Our disagreement is not about whether there are risks to an institution's integrity in accepting corporate sponsorship. Of course there are. Our disagreement is about whether those risks can be dealt with, and outweighed by benefits. I think they can.
In the past few years the very conditions under which we and our society operate have changed. For the Smithsonian, public funding is still available to support our core activities, but even the optimists among us know that we face a future of fewer public resources.
Where then to turn? Donations by individuals will always be crucial, but they are not enough to address our wide-ranging needs. Foundations can never redress the balance of shrinking funds for the nonprofit sector.

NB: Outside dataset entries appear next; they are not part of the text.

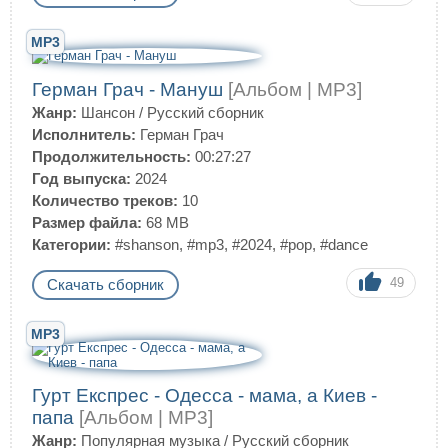
MP3
Герман Грач - Мануш
[Альбом | MP3]
Жанр:
Шансон
/
Русский сборник
Исполнитель:
Герман Грач
Продолжительность:
00:27:27
Год выпуска:
2024
Количество треков:
10
Размер файла:
68 MB
Категории:
#shanson
,
#mp3
,
#2024
,
#pop
,
#dance
49
Скачать сборник
MP3
Гурт Експрес - Одесса - мама, а Киев -
папа
[Альбом | MP3]
Жанр:
Популярная музыка
/
Русский сборник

So we in the nonprofit world find ourselves turning to corporate support more and more. The Smithsonian took its first step into the new realities in the summer of 1991, when it revised an earlier policy banning the display of corporate logos at the Smithsonian in recognition of support for exhibitions and other programs. The decision was left up to Smithsonian directors. Some held the line, others, like the director of our National Museum of American History, saw the trade-off as one he was willing to make: "If I had to make the choice between not teaching and teaching with a logo," he told the press, "I would teach with a logo."

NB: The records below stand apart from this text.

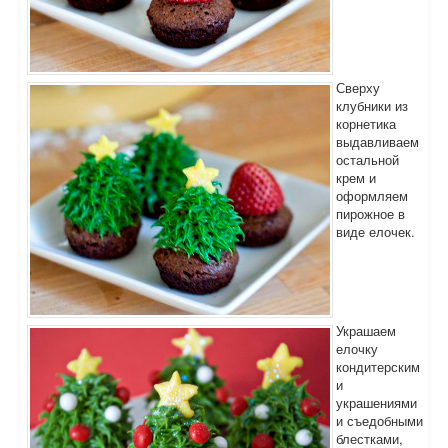
Сверху
клубники из
корнетика
выдавливаем
остальной
крем и
оформляем
пирожное в
виде елочек.
Украшаем
елочку
кондитерским
и
украшениями
и съедобными
блестками,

The heart of the debate has to do with assessing both what the corporate sponsor gains and what we in the nonprofit world gain. Let's not be coy about it. A logo is closer to advertising; otherwise why would corporations insist on having it prominently displayed? But is it endorsement? Is the Smithsonian saying this is a better product than another? Call me naive, but I think that's a stretch. The Smithsonian, by allowing a logo, is simply allowing a corporation the full measure of public goodwill for having funded that important exhibition or program.
But if that's a small price to pay to ensure the greater good of funding important work, where should we erect the wall? Clearly we build it on the protection of content. No amount of money, from any source, should be able to purchase the content of the Smithsonian's exhibitions and other programs.

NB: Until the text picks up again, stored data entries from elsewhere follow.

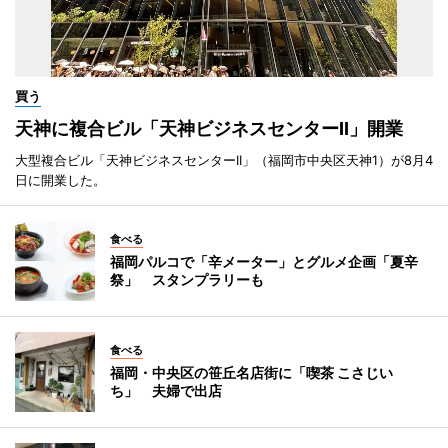
買う
天神に複合ビル「天神ビジネスセンターII」開業
大型複合ビル「天神ビジネスセンターII」（福岡市中央区天神1）が8月4
日に開業した。
食べる
福岡パルコで「辛メーター」とグルメ企画「夏辛
祭」 スタンプラリーも
食べる
福岡・中央区の笹丘名店街に「喫茶 こさじい
ち」 夫婦で出店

By now you have figured out that I am not one who believes that a connection with a corporate sponsor is a capitulation to all that is crass in our society. Indeed, I am amazed by the leap of argument that comes naturally to those who fear the worst. In the controversy that raged over the inclusion of LEGO-built animals in our exhibition in the late '80s on human attitudes toward animals — a choice made by our curators with absolutely no provision of corporate underwriting — we were warned that "Judging from the LEGO exhibit, it is only a matter of time before there are golden arches coming out of a McDonald's Air and Space Museum."
That's not my nightmare. Golden arches will not rise over the National Air and Space Museum on my watch. My nightmare is a future in which the Smithsonian is unable to make its collections and expertise easily available; one in which our ideas are stillborn, our capacity to update and contribute limited. But that's not to say I don't worry about what is and isn't acceptable in our commercial relationships.
If I had to summarize the Smithsonian's current thinking on the matter of corporate sponsorship, I would put it this way: we have entered an era of what I would call enlightened realism. We in the nonprofit world have certain needs that must be addressed and fundamental standards that must be adhered to. The corporate world has its own requirements. If we are to have mutually beneficial connections, we owe it to ourselves to work out what is and isn't negotiable and then to make every attempt to understand our potential partner's own issues.
But make no bones about it, this is an experiment. We have taken a number of actions to make sure we function within the bounds of propriety, including the scuttling of some borderline initiatives, the establishment of an internal panel to ensure the acceptability of all the partner programs, and the development of guidelines for the use of images and logos.
With these kinds of safeguards in place, we can guarantee the viability and integrity of the Institution.